The impulse was momentarily strong upon him; he took her hand in his and said once more with hesitation: ‘Yseulte——’

Then he paused; long habit of reserve, a sensitive fear of wounding and of being wounded, the tenderness of pity for a blameless creature who adored him and who, if he spoke his thoughts aloud, would never lie in peace upon his heart again, all checked the words which had risen to his lips.

He sighed, kissed her hand, and murmured some vague caressing phrase. The moment passed; the impulse of confidence and candour lost strength and courage. ‘It would be cruel,’ he thought. ‘Since I have made my burden, let me at least have courage to bear it alone.’

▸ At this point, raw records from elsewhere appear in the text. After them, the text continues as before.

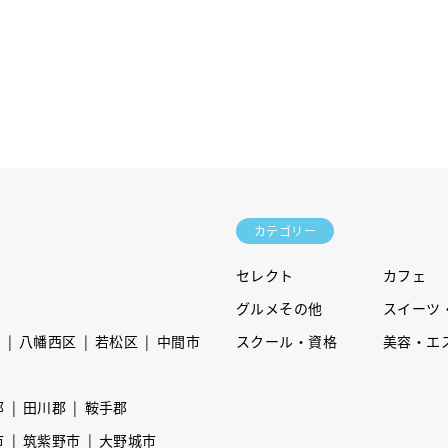
カテゴリー
セレクト
カフェ
グルメその他
スイーツ
区
八幡西区
若松区
中間市
スクール・資格
美容・エ
郡
田川郡
鞍手郡
市
筑紫野市
大野城市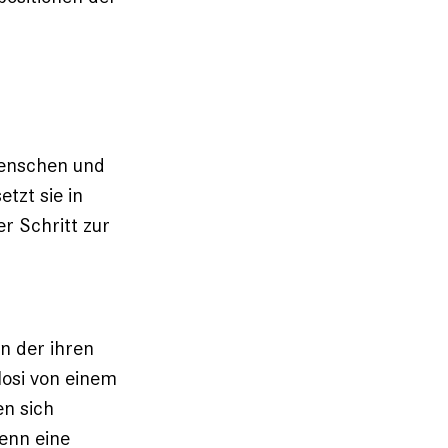
Menschen und
tzt sie in
er Schritt zur
en der ihren
losi von einem
n sich
wenn eine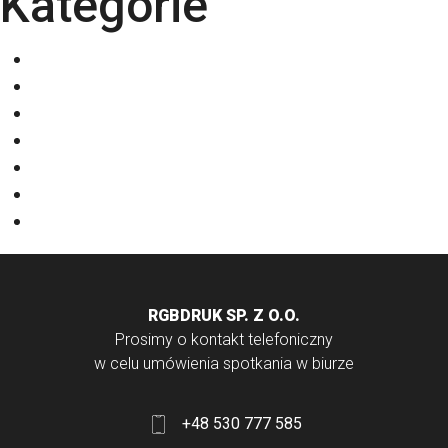
Kategorie
Eventy
Kalendarze
Nadruki na odzieży
Odzież
Papiery
Rodzaje Druku
Torby bawełniane
RGBDRUK SP. Z O.O.
Prosimy o kontakt telefoniczny
w celu umówienia spotkania w biurze
+48 530 777 585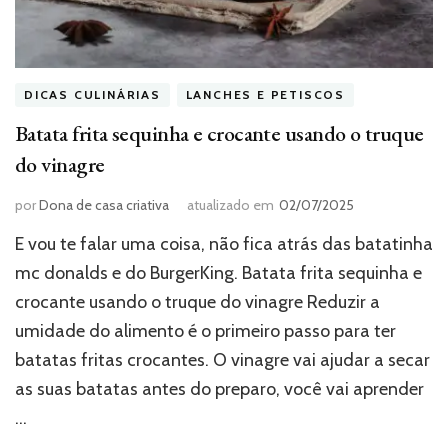
DICAS CULINÁRIAS
LANCHES E PETISCOS
Batata frita sequinha e crocante usando o truque
do vinagre
por
Dona de casa criativa
atualizado em
02/07/2025
E vou te falar uma coisa, não fica atrás das batatinha
mc donalds e do BurgerKing. Batata frita sequinha e
crocante usando o truque do vinagre Reduzir a
umidade do alimento é o primeiro passo para ter
batatas fritas crocantes. O vinagre vai ajudar a secar
as suas batatas antes do preparo, você vai aprender
…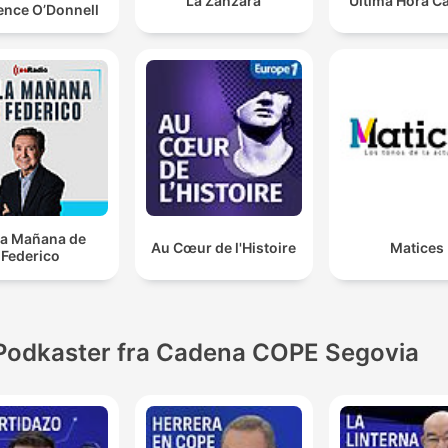
La Zanzara
Última Hora C
ence O’Donnell
la Mañana de
Au Cœur de l'Histoire
Matices
Federico
Podkaster fra Cadena COPE Segovia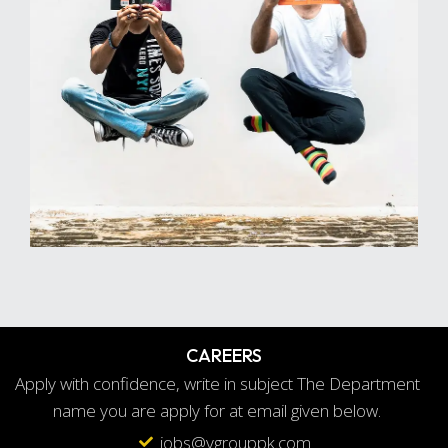
CAREERS
Apply with confidence, write in subject The Department
name you are apply for at email given below.
jobs@vgrouppk.com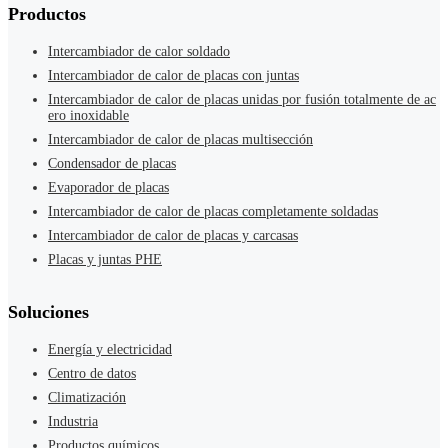
Productos
Intercambiador de calor soldado
Intercambiador de calor de placas con juntas
Intercambiador de calor de placas unidas por fusión totalmente de ac
ero inoxidable
Intercambiador de calor de placas multisección
Condensador de placas
Evaporador de placas
Intercambiador de calor de placas completamente soldadas
Intercambiador de calor de placas y carcasas
Placas y juntas PHE
Soluciones
Energía y electricidad
Centro de datos
Climatización
Industria
Productos químicos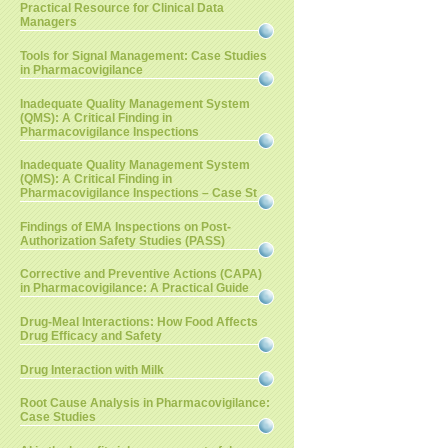
Practical Resource for Clinical Data
Managers
Tools for Signal Management: Case Studies
in Pharmacovigilance
Inadequate Quality Management System
(QMS): A Critical Finding in
Pharmacovigilance Inspections
Inadequate Quality Management System
(QMS): A Critical Finding in
Pharmacovigilance Inspections – Case St
Findings of EMA Inspections on Post-
Authorization Safety Studies (PASS)
Corrective and Preventive Actions (CAPA)
in Pharmacovigilance: A Practical Guide
Drug-Meal Interactions: How Food Affects
Drug Efficacy and Safety
Drug Interaction with Milk
Root Cause Analysis in Pharmacovigilance:
Case Studies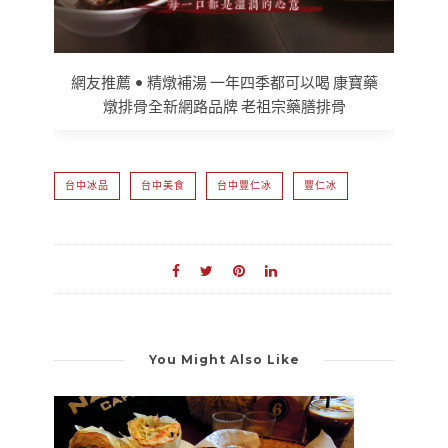
網友推薦 • 精燉補湯 一年四季都可以喝 康寶藥
燉排骨全新網路品牌 老祖宗藥膳排骨
台中冰品
台中美食
台中豐仁冰
豐仁冰
You Might Also Like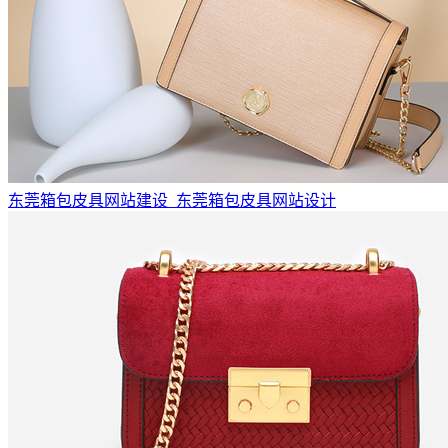
东莞箱包皮具网站建设_东莞箱包皮具网站设计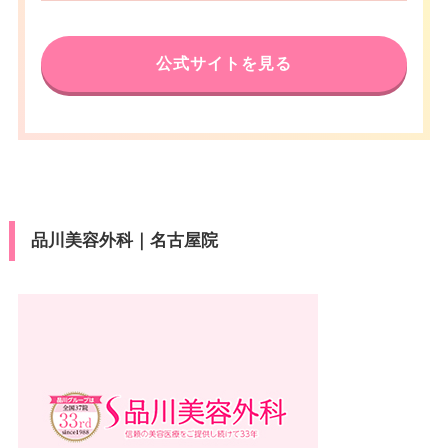
公式サイトを見る
品川美容外科｜名古屋院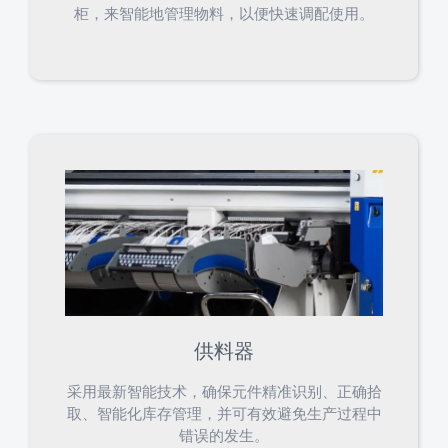
柜，来智能地管理物料，以便快速调配使用。
供料器
采用最新智能技术，确保元件精准识别、正确拾
取、智能化库存管理，并可有效避免生产过程中
错误的发生。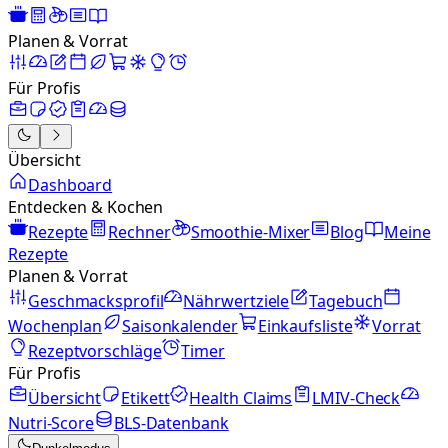
Planen & Vorrat
Für Profis
Übersicht
Dashboard
Entdecken & Kochen
Rezepte
Rechner
Smoothie-Mixer
Blog
Meine
Rezepte
Planen & Vorrat
Geschmacksprofil
Nährwertziele
Tagebuch
Wochenplan
Saisonkalender
Einkaufsliste
Vorrat
Rezeptvorschläge
Timer
Für Profis
Übersicht
Etikett
Health Claims
LMIV-Check
Nutri-Score
BLS-Datenbank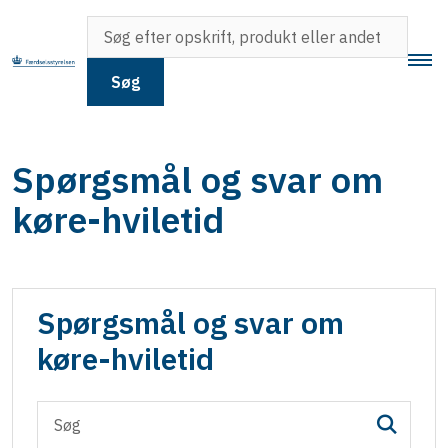
Søg
Spørgsmål og svar om
køre-hviletid
Spørgsmål og svar om
køre-hviletid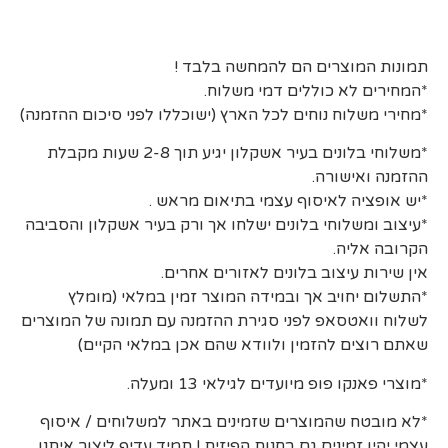
תמונות המוצרים הם להמחשה בלבד !
*המחירים לא כוללים דמי משלוח.
*מחירי משלוח נוחים לכל הארץ (ישוכללו לפני סיכום ההזמנה)
*משלוחי בלונים בעיר אשקלון יגיע תוך 2-8 שעות מקבלת
ההזמנה ואישורה.
*יש אופציה לאיסוף עצמי בתיאום מראש .
*עיצוב ומשלוחי בלונים ישלחו אך ורק בעיר אשקלון והסביבה
הקרובה אליה.
אין שירות עיצוב בלונים לאזורים אחרים.
*התשלום יחויב אך ובמידה המוצר זמין במלאי (מומלץ
לשלוח וואטסאפ לפני סגירת ההזמנה עם תמונה של המוצרים
שאתם רוצים להזמין ולוודא שהם אכן במלאי הקיים)
*מוצרי פאנקו פופ מיועדים לגילאי 13 ומעלה.
*לא מובטח שהמוצרים שזמינים באתר למשלוחים / איסוף
עצמי יהיו זמינים גם בחנות הפיזית ! תמיד עדיף ליצור איתנו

It seemed to him unmanly and ungenerous to lay any share or shadow of it on this young life, which owed all its peace and light to ignorance of the truth. She was deluded, but she was happy: he let her be. He shrank from arousing her; he shrank from hurting her; she was like a child, doomed to starve on her awaking, but whilst she slept, dreaming, with a smile, that she was fed by bread from heaven.